Exercise directions: Print every record exactly as it appears. Leave the pictures out.

(Dataset excerpts)

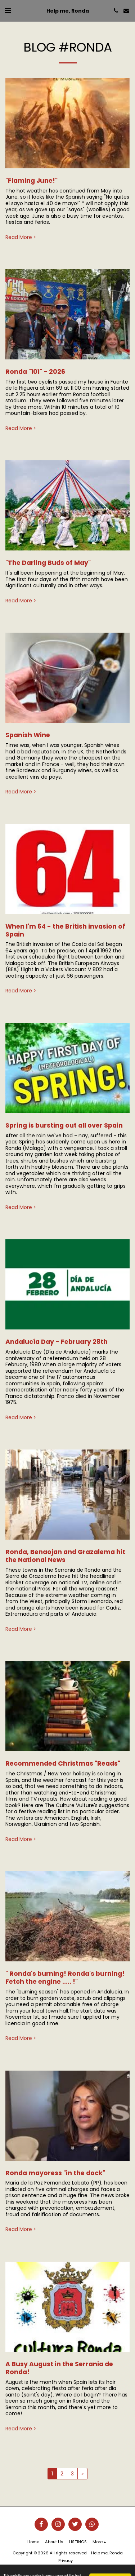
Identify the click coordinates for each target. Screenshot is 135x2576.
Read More (21, 237)
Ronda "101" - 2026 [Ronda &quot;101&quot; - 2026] (35, 371)
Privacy (65, 2560)
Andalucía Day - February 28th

Result of the exercise:
Identify the click coordinates for each target. Screenshot is 135x2576.
Read More (21, 237)
Ronda "101" - 2026 [Ronda &quot;101&quot; - 2026] (35, 371)
Privacy (65, 2560)
Andalucía Day - February 28th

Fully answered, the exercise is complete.